Chains operate more than 40,000 pharmacies and employ more than 3.5 million employees, including 130,000 pharmacists. 
NACDS analysis of economic data shows that every $1 spent in retail stores with pharmacies creates a ripple effect of $1.81 throughout other segments of the economy. These segments include agriculture, manufacturing, construction, transportation and warehousing, information technology, real estate, educational services and more.  The total economic impact of stores with pharmacies equals $1.76 trillion, or 12% of the gross domestic product.



“NACDS members have a presence, and neighborhood pharmacists live and work, in every state and in every Congressional District,” Anderson noted. “Policy-makers have very real choices to make: whether to allow neighborhood pharmacies to sustain as key employers and economic contributors and as the most accessible element of healthcare delivery, or whether to fall into the trap of inaction or damaging policies that jeopardize pharmacy viability.”



In addition to emphasizing the proposed PBM mega-merger, NACDS will urge support for the Pharmacy Competition and Consumer Choice Act of 2011 (H.R. 1971 and S. 1058).

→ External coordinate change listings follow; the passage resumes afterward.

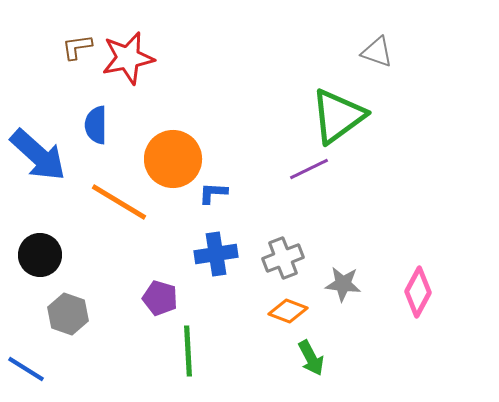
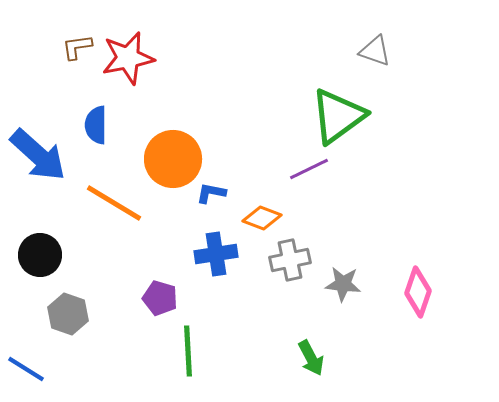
gray triangle: moved 2 px left, 1 px up
blue L-shape: moved 2 px left; rotated 8 degrees clockwise
orange line: moved 5 px left, 1 px down
gray cross: moved 7 px right, 2 px down; rotated 9 degrees clockwise
pink diamond: rotated 9 degrees counterclockwise
orange diamond: moved 26 px left, 93 px up
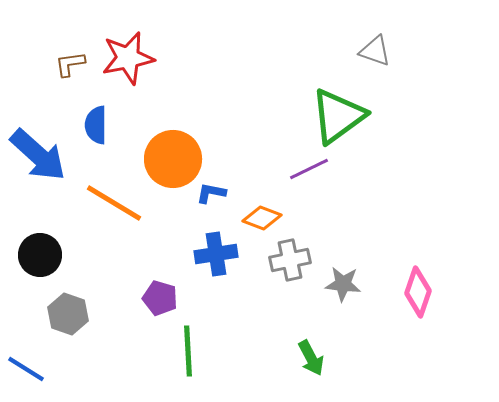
brown L-shape: moved 7 px left, 17 px down
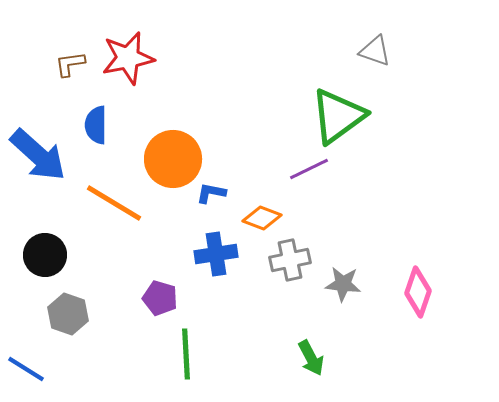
black circle: moved 5 px right
green line: moved 2 px left, 3 px down
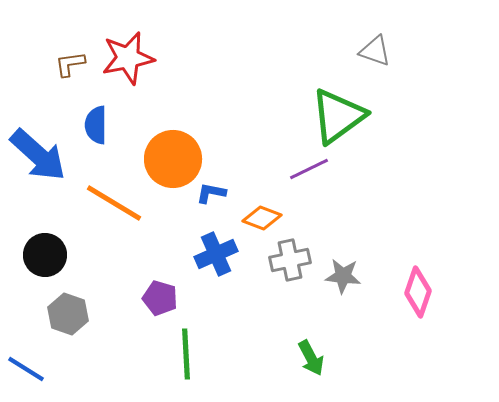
blue cross: rotated 15 degrees counterclockwise
gray star: moved 8 px up
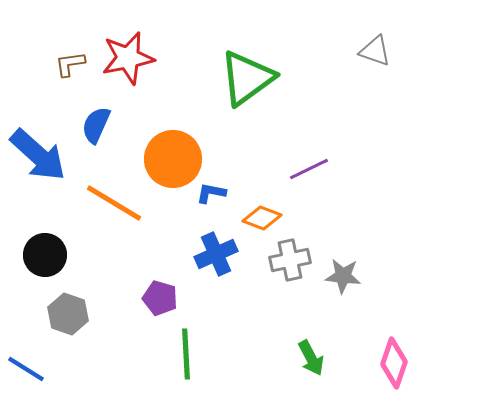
green triangle: moved 91 px left, 38 px up
blue semicircle: rotated 24 degrees clockwise
pink diamond: moved 24 px left, 71 px down
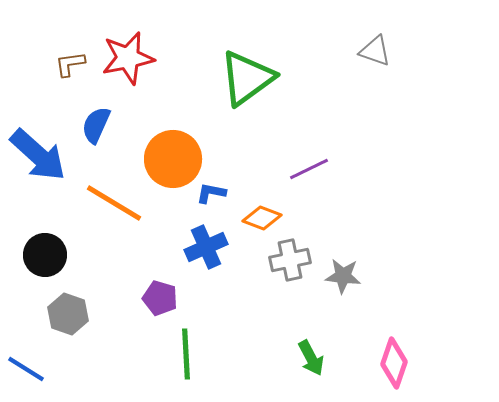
blue cross: moved 10 px left, 7 px up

The legislation, co-sponsored by Rep. Cathy McMorris Rodgers, R-Wash., and Sen. Mark Pryor, D-Ark., would address practices of some PBMs.



The legislation would address such issues as PBMs forcing patients to use their own mail-order operations, recouping claims that already have been paid to pharmacies as a result of unfair audits, providing no appeals process for their decisions, requiring documentation that pharmacies are prohibited by law from providing and switching patients to more expensive medications, according to NACDS.




“I will tell you right now that the PBM lobby will respond as it always does, by alleging cost-savings beyond policy-makers’ wildest dreams. But the fact is that lack of transparency provides no credible information about actual savings to consumers and employers versus increased profitability for the PBMs as a result of these tactics. NACDS is calling on Congress to put a stop to the spin and to these practices and to prevent jeopardy to neighborhood economies and to neighborhood pharmacy access,” Anderson stated.